**Work instructions**.
Go through the records below and copy out every line holding "bounding".

--- Data to examine Enclosed Below ---

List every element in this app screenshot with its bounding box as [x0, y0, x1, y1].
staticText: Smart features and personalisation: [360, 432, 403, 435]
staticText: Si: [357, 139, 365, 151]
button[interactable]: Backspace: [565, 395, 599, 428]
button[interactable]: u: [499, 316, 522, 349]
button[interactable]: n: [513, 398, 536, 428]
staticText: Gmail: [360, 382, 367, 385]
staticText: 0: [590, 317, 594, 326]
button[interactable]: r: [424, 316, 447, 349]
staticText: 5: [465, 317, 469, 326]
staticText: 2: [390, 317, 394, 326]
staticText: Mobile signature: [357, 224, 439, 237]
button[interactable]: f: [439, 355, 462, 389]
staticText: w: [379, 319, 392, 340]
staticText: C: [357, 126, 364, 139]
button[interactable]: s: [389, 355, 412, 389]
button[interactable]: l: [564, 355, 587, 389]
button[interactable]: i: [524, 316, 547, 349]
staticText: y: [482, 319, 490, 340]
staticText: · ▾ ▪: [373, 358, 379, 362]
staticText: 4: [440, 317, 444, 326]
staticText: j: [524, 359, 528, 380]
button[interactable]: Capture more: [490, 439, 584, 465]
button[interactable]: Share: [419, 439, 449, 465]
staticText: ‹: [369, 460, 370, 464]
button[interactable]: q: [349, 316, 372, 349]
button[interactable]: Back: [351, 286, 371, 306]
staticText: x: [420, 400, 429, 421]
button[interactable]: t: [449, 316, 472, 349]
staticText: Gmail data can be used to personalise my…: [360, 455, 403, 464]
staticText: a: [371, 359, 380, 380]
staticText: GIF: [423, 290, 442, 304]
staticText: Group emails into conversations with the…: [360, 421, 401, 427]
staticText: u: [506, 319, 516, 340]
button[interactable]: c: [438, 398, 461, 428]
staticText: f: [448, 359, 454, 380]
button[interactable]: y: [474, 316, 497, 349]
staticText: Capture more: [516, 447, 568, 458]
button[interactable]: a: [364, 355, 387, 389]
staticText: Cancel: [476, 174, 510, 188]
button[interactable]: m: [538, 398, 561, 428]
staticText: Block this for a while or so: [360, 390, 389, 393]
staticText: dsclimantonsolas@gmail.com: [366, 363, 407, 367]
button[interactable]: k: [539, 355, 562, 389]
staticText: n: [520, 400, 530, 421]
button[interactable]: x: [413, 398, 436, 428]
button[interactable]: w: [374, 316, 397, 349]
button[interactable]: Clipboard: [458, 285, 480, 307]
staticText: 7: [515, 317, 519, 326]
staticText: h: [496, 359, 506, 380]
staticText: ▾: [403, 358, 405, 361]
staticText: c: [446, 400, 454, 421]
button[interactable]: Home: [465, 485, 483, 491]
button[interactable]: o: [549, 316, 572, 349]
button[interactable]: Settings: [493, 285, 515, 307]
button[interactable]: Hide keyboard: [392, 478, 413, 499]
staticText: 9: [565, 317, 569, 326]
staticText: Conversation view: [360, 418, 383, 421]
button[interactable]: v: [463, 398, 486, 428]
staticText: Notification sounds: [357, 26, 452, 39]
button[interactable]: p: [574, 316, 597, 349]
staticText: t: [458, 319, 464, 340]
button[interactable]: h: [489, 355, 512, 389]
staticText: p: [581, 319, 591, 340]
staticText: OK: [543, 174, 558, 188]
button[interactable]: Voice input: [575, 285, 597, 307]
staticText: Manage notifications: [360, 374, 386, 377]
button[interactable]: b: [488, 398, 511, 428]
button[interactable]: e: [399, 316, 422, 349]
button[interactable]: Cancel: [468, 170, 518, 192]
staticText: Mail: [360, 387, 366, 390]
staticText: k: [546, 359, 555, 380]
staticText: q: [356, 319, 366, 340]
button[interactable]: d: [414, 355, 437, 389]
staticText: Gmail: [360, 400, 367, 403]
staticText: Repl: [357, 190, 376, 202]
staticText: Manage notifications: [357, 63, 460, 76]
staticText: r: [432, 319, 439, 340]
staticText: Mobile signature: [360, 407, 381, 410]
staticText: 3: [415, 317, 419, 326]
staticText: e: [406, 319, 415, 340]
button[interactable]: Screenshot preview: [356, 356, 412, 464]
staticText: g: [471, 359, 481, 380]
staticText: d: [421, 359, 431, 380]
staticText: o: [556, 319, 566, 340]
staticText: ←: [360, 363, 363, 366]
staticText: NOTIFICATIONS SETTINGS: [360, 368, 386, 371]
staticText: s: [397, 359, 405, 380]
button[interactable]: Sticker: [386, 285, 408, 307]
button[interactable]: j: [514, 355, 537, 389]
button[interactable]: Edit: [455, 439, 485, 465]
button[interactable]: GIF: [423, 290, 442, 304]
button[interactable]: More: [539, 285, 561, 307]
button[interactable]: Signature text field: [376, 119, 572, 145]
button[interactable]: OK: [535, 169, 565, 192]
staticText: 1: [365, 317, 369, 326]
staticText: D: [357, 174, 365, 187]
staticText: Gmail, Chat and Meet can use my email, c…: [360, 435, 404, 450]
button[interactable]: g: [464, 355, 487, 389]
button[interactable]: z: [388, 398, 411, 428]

--- End of Enclosed Data to examine ---
--- Data to examine Enclosed Below ---

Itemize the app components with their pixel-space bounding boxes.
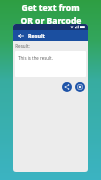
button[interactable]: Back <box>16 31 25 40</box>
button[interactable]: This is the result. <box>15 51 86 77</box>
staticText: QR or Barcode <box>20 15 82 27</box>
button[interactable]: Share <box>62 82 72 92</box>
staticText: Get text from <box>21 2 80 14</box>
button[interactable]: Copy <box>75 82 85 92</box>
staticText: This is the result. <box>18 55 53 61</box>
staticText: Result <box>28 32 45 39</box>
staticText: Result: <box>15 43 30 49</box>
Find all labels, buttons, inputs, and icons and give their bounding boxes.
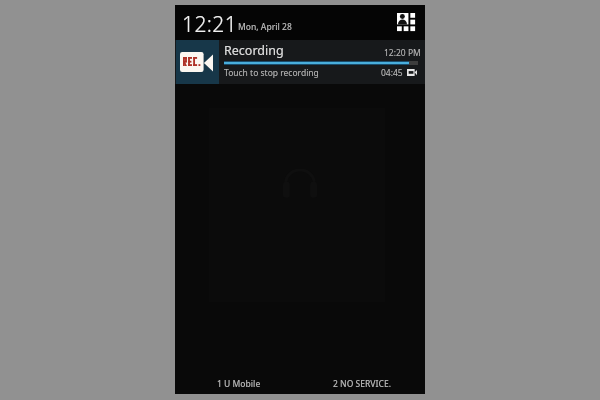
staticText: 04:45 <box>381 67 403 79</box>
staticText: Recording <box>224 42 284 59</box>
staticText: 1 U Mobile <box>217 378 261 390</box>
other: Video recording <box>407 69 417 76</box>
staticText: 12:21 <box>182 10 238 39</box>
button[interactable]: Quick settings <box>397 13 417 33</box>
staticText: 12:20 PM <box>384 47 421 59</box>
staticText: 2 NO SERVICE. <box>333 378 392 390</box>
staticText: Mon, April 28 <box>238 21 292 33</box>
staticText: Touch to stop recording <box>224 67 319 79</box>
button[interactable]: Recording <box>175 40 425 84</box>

--- End of Enclosed Data to examine ---

**Task solution**.
List every element in this app screenshot with its bounding box as [x0, y0, x1, y1].
Itemize the app components with their pixel-space bounding boxes.
Find all labels, buttons, inputs, and icons and give their bounding boxes.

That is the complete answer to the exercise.